Product Features and Details
Prototype: German Federal Railroad (DB) E 69 electric locomotive and three Prussian design compartment cars, 1 each type B3, 1 each type C3 with a brakeman's cab, and 1 each type C3tr. "Bottle Green" paint scheme. Locomotive road number 69 02. The train looks as it did in 1952.
Model: The E 69 has an mfx+ digital decoder and extensive sound functions. 2 axles powered. Traction tires. The triple headlights and dual red marker lights change over with the direction of travel, will work in conventional operation, and can be controlled digitally. Maintenance-free LEDs are used for the lighting. The locomotive has a current-conducting coupler that can be turned on/off digitally. It also has separately applied metal grab irons. The compartment cars have factory-installed LED interior lighting. They also have current-conducting couplers that can be uncoupled. The type C3tr car has built-in marker lights. Total length over the buffers approximately 51 cm / 20".
- E 69 includes extensive sound functions for the first time.
- mfx+ digital decoder.
- Current-conducting coupler that can be turned on/off digitally.
- Factory-installed LED interior lighting.
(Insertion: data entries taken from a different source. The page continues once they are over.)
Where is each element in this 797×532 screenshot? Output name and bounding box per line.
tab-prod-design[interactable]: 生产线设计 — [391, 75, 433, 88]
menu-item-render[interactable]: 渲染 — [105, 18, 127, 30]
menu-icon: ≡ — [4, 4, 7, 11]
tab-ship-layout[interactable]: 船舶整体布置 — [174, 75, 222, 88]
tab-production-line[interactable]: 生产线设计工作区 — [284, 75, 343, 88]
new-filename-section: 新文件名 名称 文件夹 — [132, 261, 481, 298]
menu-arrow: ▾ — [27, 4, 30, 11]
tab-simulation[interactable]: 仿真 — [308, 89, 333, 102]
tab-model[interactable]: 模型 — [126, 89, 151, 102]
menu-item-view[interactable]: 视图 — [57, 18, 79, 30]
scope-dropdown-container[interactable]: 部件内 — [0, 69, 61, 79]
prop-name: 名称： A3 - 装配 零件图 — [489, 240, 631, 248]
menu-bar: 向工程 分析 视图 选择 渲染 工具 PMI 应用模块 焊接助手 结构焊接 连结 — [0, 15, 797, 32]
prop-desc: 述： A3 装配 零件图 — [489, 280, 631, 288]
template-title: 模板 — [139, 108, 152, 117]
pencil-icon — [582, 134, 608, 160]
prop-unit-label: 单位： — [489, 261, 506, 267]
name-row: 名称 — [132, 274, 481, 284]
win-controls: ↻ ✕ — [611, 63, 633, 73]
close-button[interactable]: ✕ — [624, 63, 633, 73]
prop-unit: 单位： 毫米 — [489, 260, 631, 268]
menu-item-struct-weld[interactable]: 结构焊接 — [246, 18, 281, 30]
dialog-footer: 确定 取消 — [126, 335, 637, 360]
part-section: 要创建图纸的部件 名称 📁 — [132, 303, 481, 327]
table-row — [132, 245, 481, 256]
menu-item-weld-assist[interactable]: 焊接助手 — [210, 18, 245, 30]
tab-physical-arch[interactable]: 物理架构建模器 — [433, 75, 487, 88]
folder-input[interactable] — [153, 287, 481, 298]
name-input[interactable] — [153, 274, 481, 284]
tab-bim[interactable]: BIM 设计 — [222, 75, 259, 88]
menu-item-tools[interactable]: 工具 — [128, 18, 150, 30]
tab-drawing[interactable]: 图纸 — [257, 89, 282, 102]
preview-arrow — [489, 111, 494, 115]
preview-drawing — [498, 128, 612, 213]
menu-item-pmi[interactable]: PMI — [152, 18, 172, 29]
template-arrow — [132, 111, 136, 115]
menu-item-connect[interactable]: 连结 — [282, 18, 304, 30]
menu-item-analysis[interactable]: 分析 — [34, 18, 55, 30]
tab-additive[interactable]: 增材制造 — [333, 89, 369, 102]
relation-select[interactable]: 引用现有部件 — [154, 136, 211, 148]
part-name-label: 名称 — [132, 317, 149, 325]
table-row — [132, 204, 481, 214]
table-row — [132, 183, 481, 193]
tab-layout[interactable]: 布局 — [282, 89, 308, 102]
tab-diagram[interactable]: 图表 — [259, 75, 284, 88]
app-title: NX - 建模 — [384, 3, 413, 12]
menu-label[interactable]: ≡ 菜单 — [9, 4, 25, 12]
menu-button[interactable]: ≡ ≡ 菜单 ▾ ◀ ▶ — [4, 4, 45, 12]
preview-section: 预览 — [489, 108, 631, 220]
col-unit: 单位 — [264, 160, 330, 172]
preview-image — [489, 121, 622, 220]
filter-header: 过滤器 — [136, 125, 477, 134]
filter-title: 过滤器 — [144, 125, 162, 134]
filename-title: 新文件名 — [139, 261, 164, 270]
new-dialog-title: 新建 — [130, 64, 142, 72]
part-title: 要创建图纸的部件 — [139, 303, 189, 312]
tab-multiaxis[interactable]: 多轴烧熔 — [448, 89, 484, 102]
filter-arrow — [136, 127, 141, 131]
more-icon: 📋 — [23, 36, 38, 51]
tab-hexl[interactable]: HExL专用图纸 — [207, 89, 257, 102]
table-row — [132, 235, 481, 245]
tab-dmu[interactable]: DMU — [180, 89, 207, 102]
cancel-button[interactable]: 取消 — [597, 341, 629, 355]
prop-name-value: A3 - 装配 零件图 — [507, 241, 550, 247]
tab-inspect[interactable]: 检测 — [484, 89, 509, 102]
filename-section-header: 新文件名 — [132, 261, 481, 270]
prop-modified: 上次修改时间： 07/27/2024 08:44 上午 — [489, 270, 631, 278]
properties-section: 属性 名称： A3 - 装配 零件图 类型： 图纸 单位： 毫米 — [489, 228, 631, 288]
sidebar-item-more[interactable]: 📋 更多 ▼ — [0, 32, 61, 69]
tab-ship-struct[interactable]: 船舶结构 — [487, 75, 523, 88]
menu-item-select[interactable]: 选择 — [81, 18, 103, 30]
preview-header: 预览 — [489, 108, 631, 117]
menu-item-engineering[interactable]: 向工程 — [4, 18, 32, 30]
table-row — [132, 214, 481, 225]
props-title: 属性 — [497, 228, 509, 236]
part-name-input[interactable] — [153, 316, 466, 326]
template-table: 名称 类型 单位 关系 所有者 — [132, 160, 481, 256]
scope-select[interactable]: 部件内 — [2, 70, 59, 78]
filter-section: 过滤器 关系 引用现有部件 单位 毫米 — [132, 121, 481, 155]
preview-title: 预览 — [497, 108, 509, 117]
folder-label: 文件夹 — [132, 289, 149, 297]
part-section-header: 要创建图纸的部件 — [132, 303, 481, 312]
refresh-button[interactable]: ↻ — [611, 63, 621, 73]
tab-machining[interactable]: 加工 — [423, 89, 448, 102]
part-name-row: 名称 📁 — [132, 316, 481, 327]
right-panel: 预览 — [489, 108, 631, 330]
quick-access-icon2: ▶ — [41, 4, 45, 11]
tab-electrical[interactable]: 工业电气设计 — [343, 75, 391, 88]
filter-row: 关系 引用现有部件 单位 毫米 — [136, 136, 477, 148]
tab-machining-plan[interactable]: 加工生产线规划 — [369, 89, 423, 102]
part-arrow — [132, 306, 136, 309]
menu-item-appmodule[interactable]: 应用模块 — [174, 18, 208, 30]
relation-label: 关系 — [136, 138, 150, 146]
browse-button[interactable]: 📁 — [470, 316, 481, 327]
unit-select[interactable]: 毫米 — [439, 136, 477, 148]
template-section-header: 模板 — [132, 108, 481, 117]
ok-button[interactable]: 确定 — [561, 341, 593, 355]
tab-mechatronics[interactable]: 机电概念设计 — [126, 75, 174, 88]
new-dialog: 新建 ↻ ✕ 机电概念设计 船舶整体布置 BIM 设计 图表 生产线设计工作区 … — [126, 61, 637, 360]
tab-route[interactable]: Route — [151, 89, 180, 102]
- Current-conducting couplers that can be uncoupled.
- Train marker lights.
Road number E 69 02 harkens back to the early years of electric motive power. This unit gave service as the oldest electric locomotive on the German Federal Railroad from 1954 to its being retired in 1981. It is closely linked with its original route, the branch line Murnau – Oberammergau, until 1938 owned by the Local Railroad, Inc. of Munich (LAG) and known as a route to bring people to the famous Oberammergau Passion Play that takes place every ten years. Road number E 69 02 was placed into service on May 19, 1909 as LAG 2 "Pauline" and had its first big test to prove itself in the following year during the Passion Play performances. After just a few years doing a "guest performance" in Heidelberg, it was back on its original route until 1981 performing reliably and can now be found in the Nürnberg Transportation Museum.